9.4.18

Io sono tempesta - La recensione della commedia di Daniele Luchetti con Marco Giallini e Elio Germano

Di Simone Fabriziani

Numa Tempesta (Marco Giallini) è un finanziere che gestisce un fondo da un miliardo e mezzo di euro e abita da solo nel suo immenso grand hotel deserto, pieno di letti in cui lui non riesce a chiudere occhio. Tempesta ha soldi, carisma, fiuto per gli affari e pochi scrupoli. Un giorno la legge gli presenta il conto: a causa di una vecchia condanna per evasione fiscale dovrà scontare un anno di pena ai servizi sociali in un centro di accoglienza. E, così, il potente Numa dovrà mettersi a disposizione di chi non ha nulla, degli ultimi. Tra questi c'è Bruno (Elio Germano), un giovane padre che frequenta il centro con il figlio, in seguito ad un tracollo economico. L'incontro sembrerebbe offrire ad entrambi l'occasione per una rinascita all'insegna dei buoni sentimenti e dell'amicizia. Ma c'è il denaro di mezzo e un gruppo di senzatetto che, tra morale e denaro, tenderà a preferire il denaro.
I drammi della cronaca italiana si mescolano agi stilemi dell'opera buffa nell'ultima commedia scritta e diretta da Daniele Luchetti (Mio fratello è figlio unico, La nostra vita), grande erede della commedia all'italiana nel suo senso più sociale e nobilitante.

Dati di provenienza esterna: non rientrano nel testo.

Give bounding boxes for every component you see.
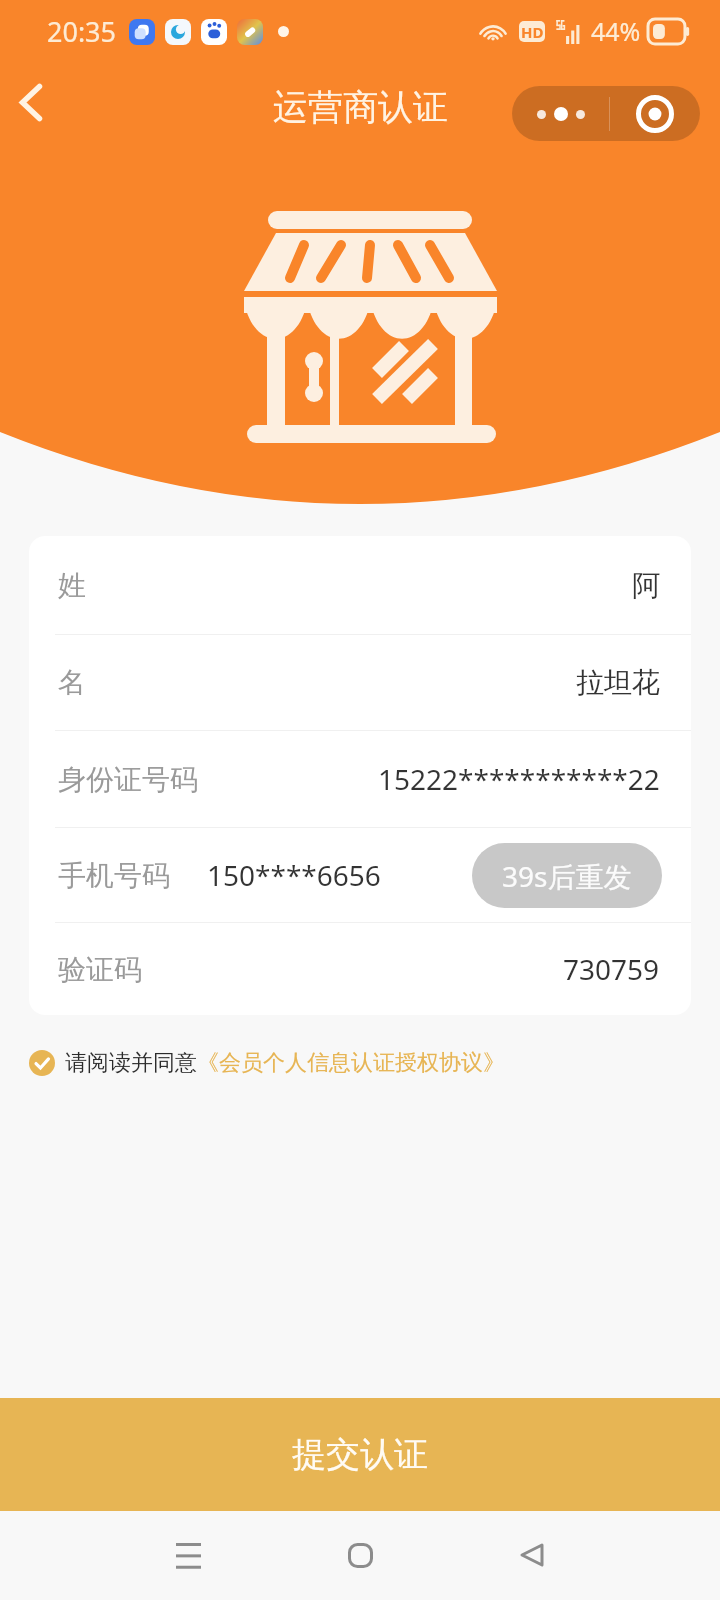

Non solo storia di miseria e nobiltà di una Italia contemporanea al lastrico in fila ai centri sociali per vitto ed alloggio, ma vero e proprio pamphlet dai toni ironici e satirici sulla diseguaglianza identitaria e sui meccanismi psicologici del valore del denaro, sempre fluttuante e in continua trasformazione al trasformarsi stesso dell'assetto e delle difficoltà economiche del Paese.

Se il braccio di ferro ideologico tra il ricchissimo Numa (uno straordinario Marco Giallini, maschera privilegiata del cinema nostrano di oggi) e il povero Bruno (il simpatetico Elio Germano) si risolve in un gioco di inghippi finanziari ed economici in cui la ruota della fortuna si consolida in un tira e molla tra l'avaro inamovibile di ispirazione teatrale e la classe dei poveri, anime miserabili furbe e senza compromessi; la ruota girerà anche per loro in un ideale rilettura del Don Giovanni di mozartiana memoria. Chi è il cattivo? Chi il buono? Chi il miserabile e il puro di animo?
Un'opera cinematografica sul filo dell'ironia e della leggerezza nel racconto che profuma però di irreparabile grigiore, di confini labili tra bene e male, tra giusto e sbagliato, tra una nuova Italia accattona e un Paese che, pur nel ritardo improrogabile dei suoi pochi servizi di assistenza sociale, non si arrende ad abbassare il capo alla disgrazia.